# Model-Aware Compaction for Pi (`pi-model-aware-compaction`)

Per-model context-usage thresholds for Pi's compaction pipeline, because different models have different context windows and different performance profiles near their context window limits.

This extension nudges Pi's native compaction pipeline at configurable percent-used thresholds, preserving the full built-in UX (loader, queued-message flush, and whichever compaction summary implementation ultimately handles `session_before_compact`).

## Install

From npm:

```bash
pi install npm:pi-model-aware-compaction
```

From the dot314 git bundle (filtered install):

```json
{
  "packages": [
    {
      "source": "git:github.com/w-winter/dot314",
      "extensions": ["extensions/model-aware-compaction/index.ts"],
      "skills": [],
      "themes": [],
      "prompts": []
    }
  ]
}
```

## Requirements

Pi auto-compaction must be enabled in `~/.pi/agent/settings.json`:

```json
{ "compaction": { "enabled": true } }
```

Compatible with compaction-summary extensions that hook `session_before_compact`, since it triggers Pi's normal compaction pipeline rather than calling `ctx.compact()` directly.  Said differently, this package decides **when** compaction starts; stock Pi or your summary extension decides **what summary gets written**.

## Configuration

Copy `config.json.example` to `config.json` in the extension's directory and edit:

```json
{
  "global": 70,
  "models": {
    "claude-opus-4-6": 85,
    "gpt-5.2*": 75
  }
}
```

| Key | Purpose |
|-----|---------|
| `global` | Default threshold (percent used) for models without a specific override |
| `models` | Per-model overrides keyed by model ID; supports `*` wildcards |

Compaction triggers when `used% >= threshold`.

### Tuning `reserveTokens`

Pi's own auto-compaction triggers when `usedTokens > contextWindow - reserveTokens`. If that fires before your model-aware threshold, Pi compacts first.
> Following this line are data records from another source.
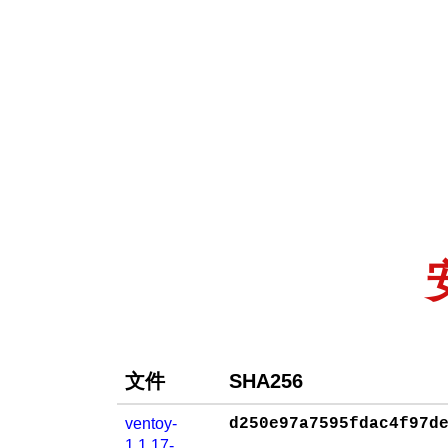
文件
SHA256
ventoy-
d250e97a7595fdac4f97d
1.1.17-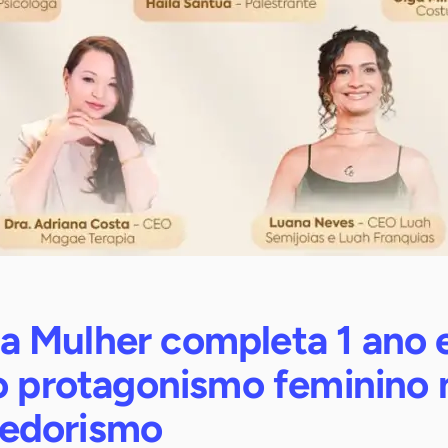
 Mulher completa 1 ano 
 o protagonismo feminino 
edorismo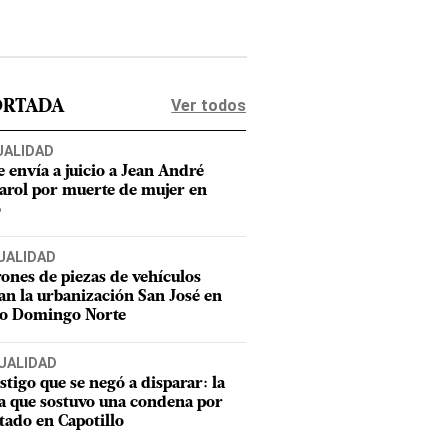
Ver todos
ORTADA
UALIDAD
e envía a juicio a Jean André
rol por muerte de mujer en
o
UALIDAD
ones de piezas de vehículos
an la urbanización San José en
to Domingo Norte
UALIDAD
estigo que se negó a disparar: la
a que sostuvo una condena por
tado en Capotillo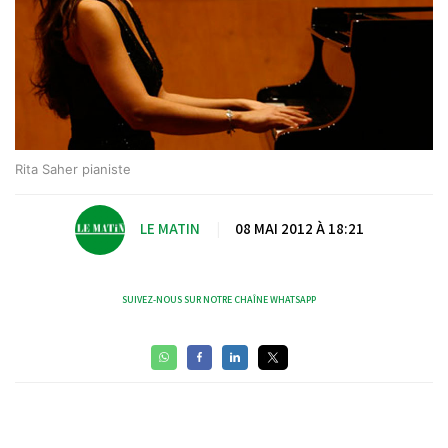
Rita Saher pianiste
LE MATIN
|
08 MAI 2012 À 18:21
SUIVEZ-NOUS SUR NOTRE CHAÎNE WHATSAPP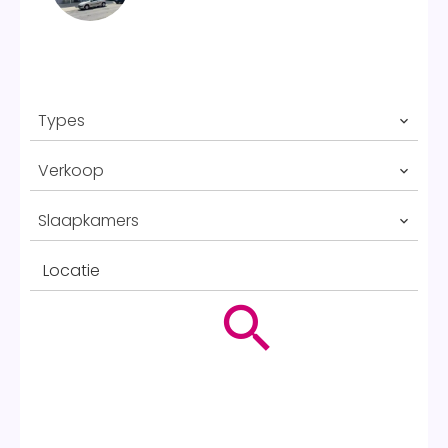
Types
Verkoop
Slaapkamers
Locatie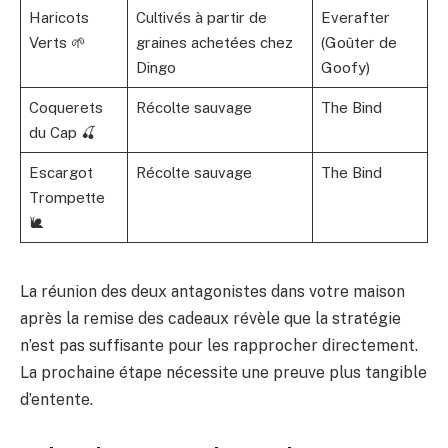
Haricots
Cultivés à partir de
Everafter
Verts 🌱
graines achetées chez
(Goûter de
Dingo
Goofy)
Coquerets
Récolte sauvage
The Bind
du Cap 🍒
Escargot
Récolte sauvage
The Bind
Trompette
🐌
La réunion des deux antagonistes dans votre maison
après la remise des cadeaux révèle que la stratégie
n’est pas suffisante pour les rapprocher directement.
La prochaine étape nécessite une preuve plus tangible
d’entente.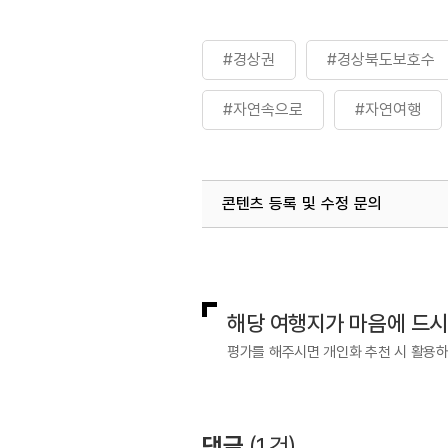
#경상권
#경상북도보호수
#자연속으로
#자연여행
#할배나무
콘텐츠 등록 및 수정 문의
국내디지털마케팅팀
033-813-3
해당 여행지가 마음에 드
평가를 해주시면 개인화 추천 시 활용
댓글
(
1
건)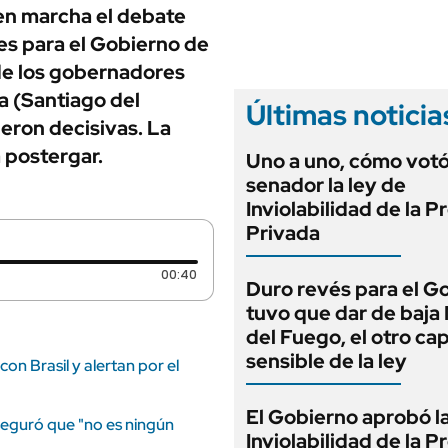
ANUARIO 2025
 en marcha el debate
LIFESTYLE
EDICIÓN IMPRESA
es para el Gobierno de
AUTOS
 de los gobernadores
a (Santiago del
Últimas noticia
ueron decisivas. La
 postergar.
Uno a uno, cómo vot
senador la ley de
Inviolabilidad de la 
Privada
Duración: 40 segundos
00:40
Duro revés para el G
tuvo que dar de baja
del Fuego, el otro cap
sensible de la ley
con Brasil y alertan por el
El Gobierno aprobó l
seguró que "no es ningún
Inviolabilidad de la 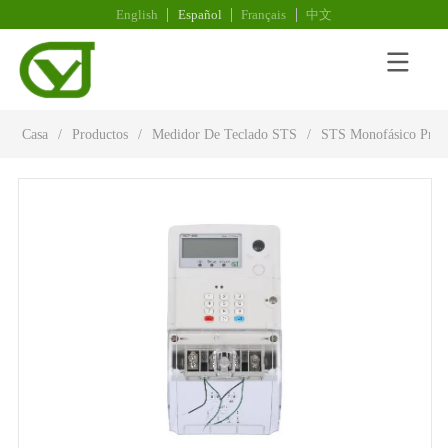
English
Español
Français
中文
Casa
/
Productos
/
Medidor De Teclado STS
/
STS Monofásico Prepa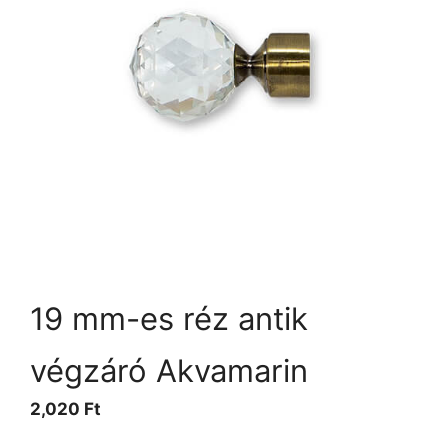
19 mm-es réz antik
végzáró Akvamarin
2,020
Ft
To let model-aware thresholds take priority, lower `reserveTokens`:

```json
{
  "compaction": {
    "enabled": true,
    "reserveTokens": 9000,
    "keepRecentTokens": 15000
  }
}
```

## How it works

After each agent run, the extension checks context usage against the model-specific threshold. When exceeded, it inflates the last assistant message's `usage.totalTokens` past the context window size, causing Pi's `_checkCompaction()` to fire its normal pipeline. The inflated value is ephemeral — compaction rebuilds messages from the session file.

That normal pipeline still prepares compaction the usual way, then either stock Pi or any installed `session_before_compact` override produces the actual summary entry.

This approach preserves the full native compaction UX (loader, summary, queued-message flush) that would be lost by calling `ctx.compact()` directly.